Top of GIVEN ENTRIES
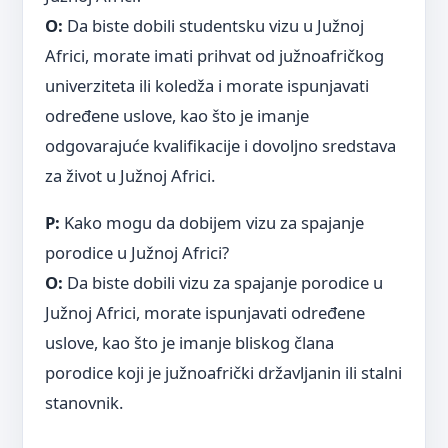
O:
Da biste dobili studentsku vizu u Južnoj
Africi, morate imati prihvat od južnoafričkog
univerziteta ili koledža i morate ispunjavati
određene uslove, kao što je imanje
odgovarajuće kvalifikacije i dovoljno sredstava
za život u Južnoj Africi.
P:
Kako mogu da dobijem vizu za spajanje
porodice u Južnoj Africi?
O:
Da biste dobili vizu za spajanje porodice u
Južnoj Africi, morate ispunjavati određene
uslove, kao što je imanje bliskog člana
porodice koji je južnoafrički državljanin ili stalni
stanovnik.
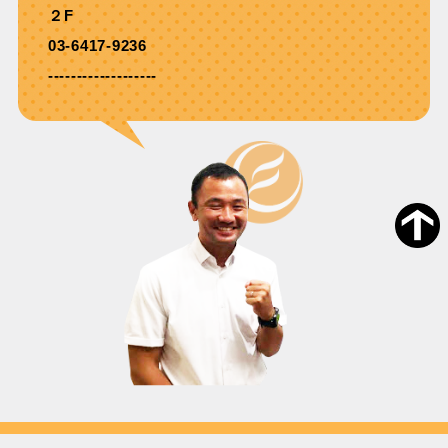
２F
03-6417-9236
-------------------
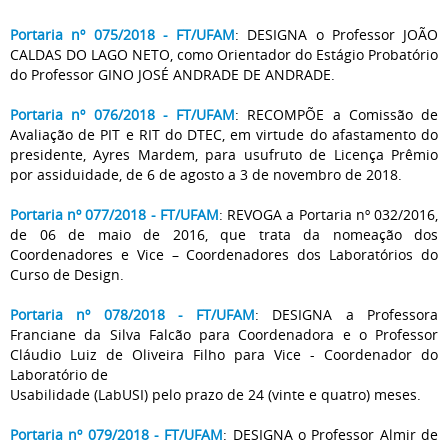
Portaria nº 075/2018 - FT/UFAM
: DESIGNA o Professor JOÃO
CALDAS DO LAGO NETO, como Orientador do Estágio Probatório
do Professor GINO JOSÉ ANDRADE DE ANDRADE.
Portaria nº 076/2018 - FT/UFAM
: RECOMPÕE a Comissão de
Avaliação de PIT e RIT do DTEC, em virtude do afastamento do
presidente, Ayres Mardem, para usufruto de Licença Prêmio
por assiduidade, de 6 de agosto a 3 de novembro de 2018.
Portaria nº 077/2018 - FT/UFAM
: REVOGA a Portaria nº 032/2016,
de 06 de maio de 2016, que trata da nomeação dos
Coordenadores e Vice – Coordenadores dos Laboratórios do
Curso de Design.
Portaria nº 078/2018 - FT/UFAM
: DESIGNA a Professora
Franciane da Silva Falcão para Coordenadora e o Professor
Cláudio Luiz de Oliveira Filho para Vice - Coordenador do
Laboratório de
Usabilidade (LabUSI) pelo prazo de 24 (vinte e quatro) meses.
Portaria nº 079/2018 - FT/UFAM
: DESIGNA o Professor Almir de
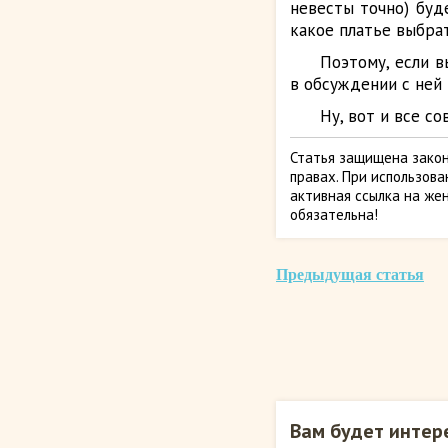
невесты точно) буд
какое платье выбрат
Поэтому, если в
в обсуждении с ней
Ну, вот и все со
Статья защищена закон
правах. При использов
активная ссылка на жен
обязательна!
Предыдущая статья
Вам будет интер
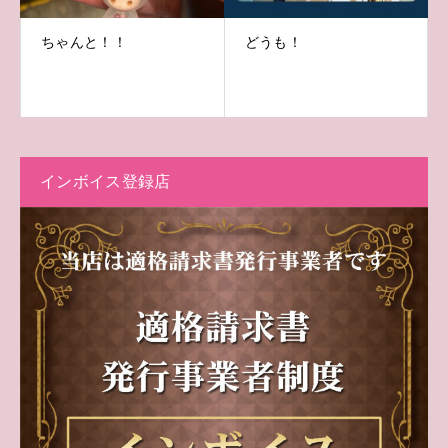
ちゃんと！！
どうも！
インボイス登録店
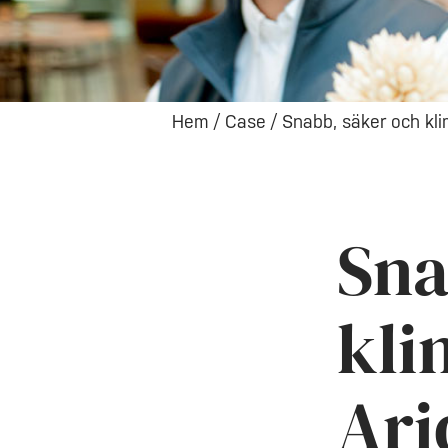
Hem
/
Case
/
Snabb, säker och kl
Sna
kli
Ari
Bottom of GIVEN ENTRIES
Top of GIVEN ENTRIES
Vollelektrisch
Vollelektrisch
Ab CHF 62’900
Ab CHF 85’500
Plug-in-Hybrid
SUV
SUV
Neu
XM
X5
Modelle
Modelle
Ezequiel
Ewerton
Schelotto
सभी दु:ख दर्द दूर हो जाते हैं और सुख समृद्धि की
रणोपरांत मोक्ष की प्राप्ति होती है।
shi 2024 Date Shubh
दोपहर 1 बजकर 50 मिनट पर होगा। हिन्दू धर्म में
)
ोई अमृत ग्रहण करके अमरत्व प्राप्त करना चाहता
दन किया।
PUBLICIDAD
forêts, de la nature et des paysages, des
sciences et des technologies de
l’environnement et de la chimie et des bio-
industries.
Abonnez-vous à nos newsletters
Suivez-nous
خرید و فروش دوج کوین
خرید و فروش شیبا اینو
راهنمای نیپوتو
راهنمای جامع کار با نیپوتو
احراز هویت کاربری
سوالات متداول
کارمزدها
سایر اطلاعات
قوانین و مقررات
Bottom of GIVEN ENTRIES
Set down precisely the lines above between the line holding "خرید و فروش شیبا اینو" and the line holding "قوانین و مقررات", inclusive, and nothing beyond them.

§ ANSWER BELOW
خرید و فروش شیبا اینو
راهنمای نیپوتو
راهنمای جامع کار با نیپوتو
احراز هویت کاربری
سوالات متداول
کارمزدها
سایر اطلاعات
قوانین و مقررات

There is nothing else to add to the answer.